PROBLEM ::
Leaving the pictures aside, transcribe every line below exactly.

——

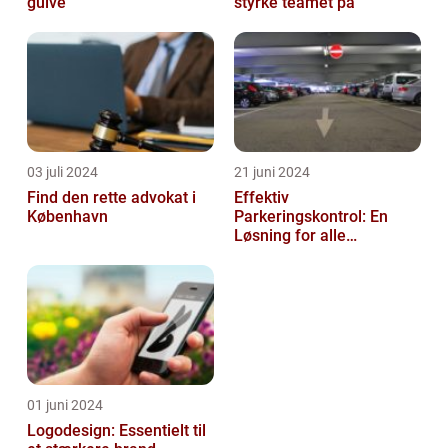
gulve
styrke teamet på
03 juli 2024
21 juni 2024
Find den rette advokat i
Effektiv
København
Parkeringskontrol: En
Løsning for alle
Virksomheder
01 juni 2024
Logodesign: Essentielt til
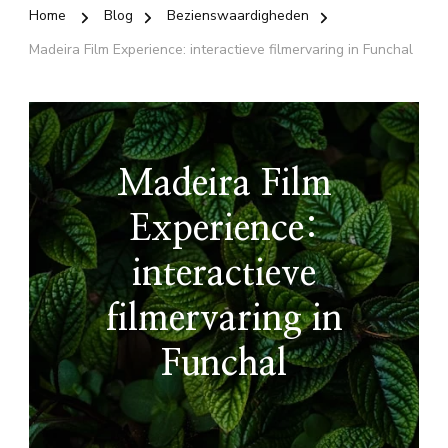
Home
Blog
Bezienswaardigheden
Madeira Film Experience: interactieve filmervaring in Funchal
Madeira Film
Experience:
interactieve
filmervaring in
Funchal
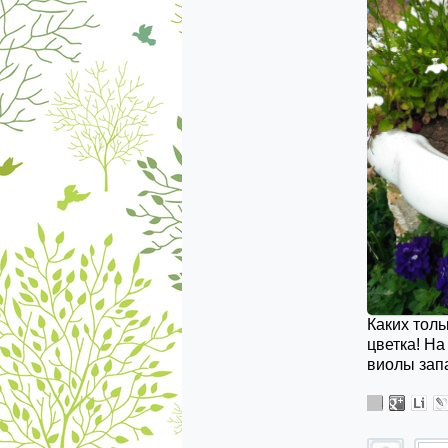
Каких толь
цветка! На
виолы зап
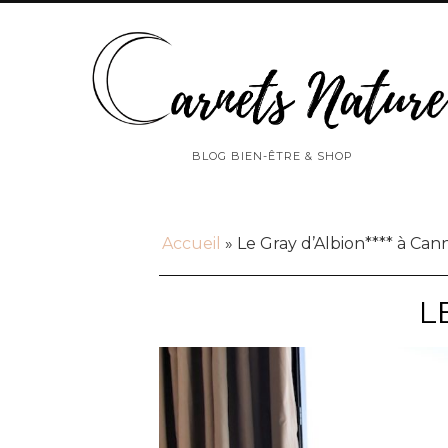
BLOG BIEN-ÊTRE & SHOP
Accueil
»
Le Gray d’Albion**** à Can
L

——

SOLUTION TO THE PROBLEM ::
gulve
styrke teamet på
03 juli 2024
21 juni 2024
Find den rette advokat i
Effektiv
København
Parkeringskontrol: En
Løsning for alle
Virksomheder
01 juni 2024
Logodesign: Essentielt til
Home
Blog
Bezienswaardigheden
Madeira Film Experience: interactieve filmervaring in Funchal
Madeira Film
Experience:
interactieve
filmervaring in
Funchal
Каких толь
цветка! На
виолы зап
BLOG BIEN-ÊTRE & SHOP
Accueil
»
Le Gray d’Albion**** à Can
L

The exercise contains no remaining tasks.